According to Phillips’ account to the safety board, “She replied, ‘Yes, yes, OK, OK. We’ve gotta get a line inside,’ ” referring to the need to get a hose into the burning craft as part of an effort to rescue victims.
Yee told fire officials that Phillips had identified an obstacle for him to avoid. “As I drove by, being careful not to run over what I thought was debris, I saw that it was a deceased victim,” Yee said.
Emmons told federal investigators that she had seen the girl and “immediately categorized it as a casualty,” the safety board said.
‘Our first casualty’
The girl “was not making any sounds and was not moving,” Emmons told investigators. “She made a ‘three-second’ visual assessment and thought, ‘That’s our first casualty,’ and considered her as ‘DOA’ - but she also wanted to make sure she was not rolled over by a vehicle.”
Rescue 10 maneuvered around the girl at 11:36 a.m., about nine minutes after Asiana Flight 214 had crashed. However, 14 minutes after it drove around her, Rescue 10 moved near the left wing and ran over Ye, the safety board’s report says, citing surveillance-camera footage taken aboard the rig. By that point, the girl was covered in foam.
Then, at 12:01 p.m., a second rig, known as Rescue 37, also ran over Ye’s foam-obscured body as the driver, Elyse Duckett, went to refill the vehicle with water, the report says. That is the rig visible in footage of the scene recorded by the helmet camera of a commanding officer, Battalion Chief Mark Johnson.
Another firefighter pointed out Ye’s body to Johnson a short time after Rescue 37 hit her, according to the helmet-camera footage, which was reviewed by The Chronicle. It was apparently the first time any fire supervisor at the scene had been alerted to Ye’s presence.
Duckett’s July 9 statement to Fire Department investigators contains no indication that she knew she had run over anyone.
There is no summary of any interview with Johnson in the documents the federal safety board released.
It is unclear how Ye, who was sitting toward the back of the plane, ended up on the ground by the left wing. However, Deborah Hersman, chairwoman of the federal safety board, said interviews with other passengers indicated that Ye hadn’t been wearing her seat belt and may have been thrown from the plane.
Under firefighting protocols, Ye’s body should have been marked and protected as crash evidence even if she was dead before being run over. However, none of the firefighters who reported seeing her and concluding she was dead said they told Fire Department superiors of their find.

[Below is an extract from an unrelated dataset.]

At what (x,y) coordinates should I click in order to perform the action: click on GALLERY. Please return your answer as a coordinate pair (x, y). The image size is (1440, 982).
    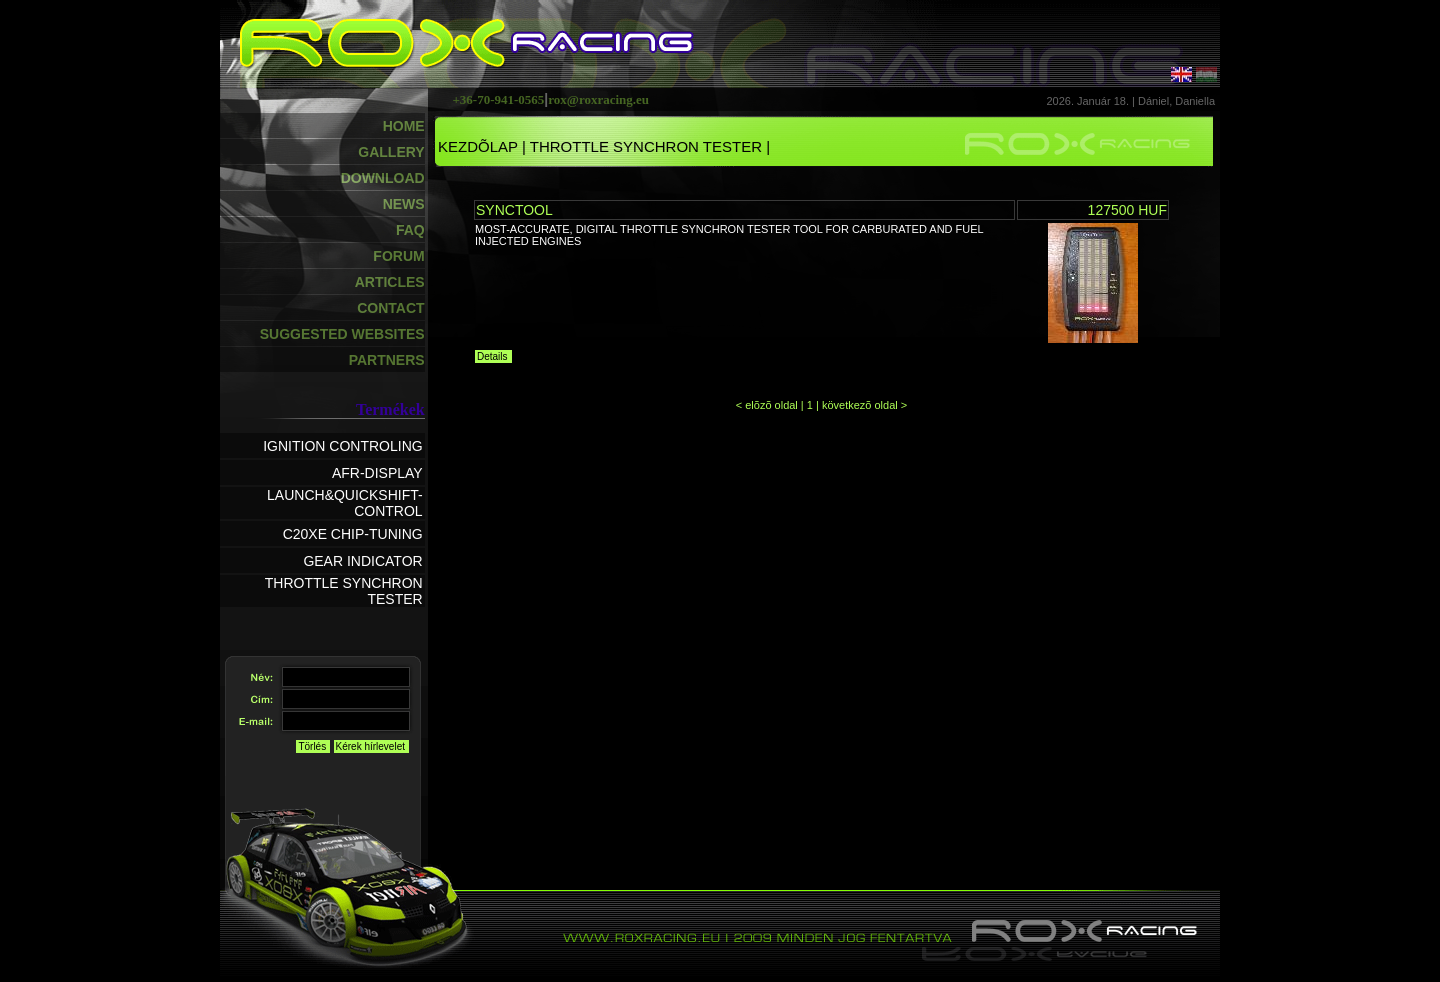
    Looking at the image, I should click on (391, 152).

Firefighters weren’t the only ones who thought Ye was dead. Henry Choy, a safety officer who works for the airport, told federal investigators that he had seen the girl before she was run over and that “he did not realize it was a real person,” the safety board said.

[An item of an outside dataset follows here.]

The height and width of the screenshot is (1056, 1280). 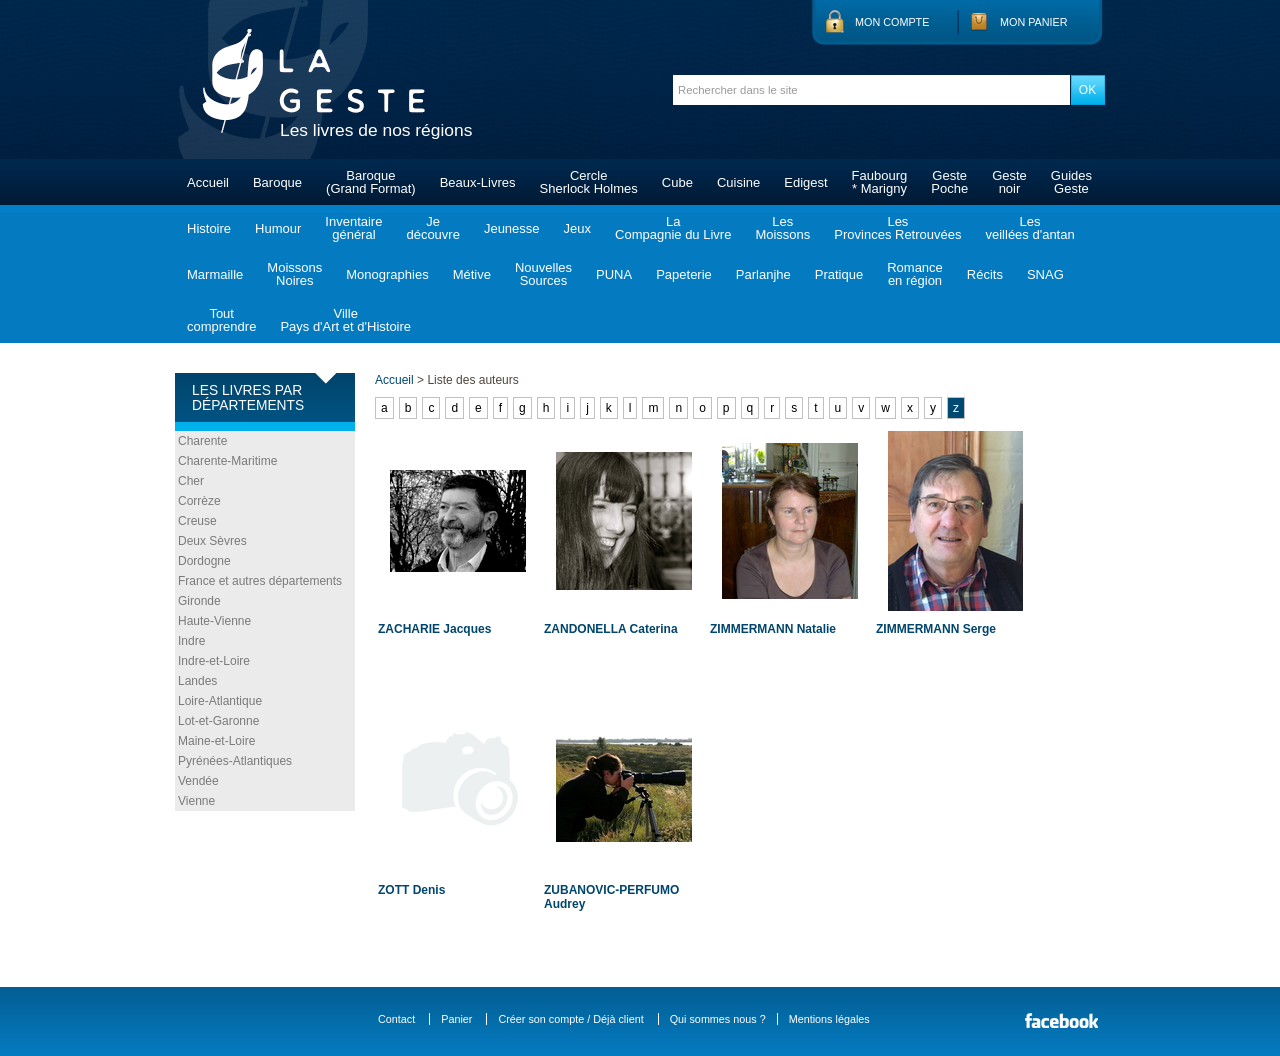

“There was no blood around the body and there was no movement,” the summary of Choy’s interview said. “It looked more like a ‘big doll.’ ”
Assistant chief testifies
In an interview with safety board investigators, Assistant Deputy Fire Chief Dale Carnes said firefighters had thought Ye “was obviously deceased.”
He testified before the board Wednesday and said, “It is not a matter of us being careless or callous - it was the fact that we were dealing with a complex and dynamic environment and we were focused on saving as many lives as possible.”
San Mateo County Coroner Robert Foucrault, told that firefighters hadn’t checked Ye’s vital signs, said in an interview with The Chronicle, “That’s not how you pronounce somebody dead.”
“There has never been any documentation to support that she was obviously dead or any protocol to make that determination,” Foucrault said. “There’s overwhelming scientific evidence to prove that she was alive when she was struck.”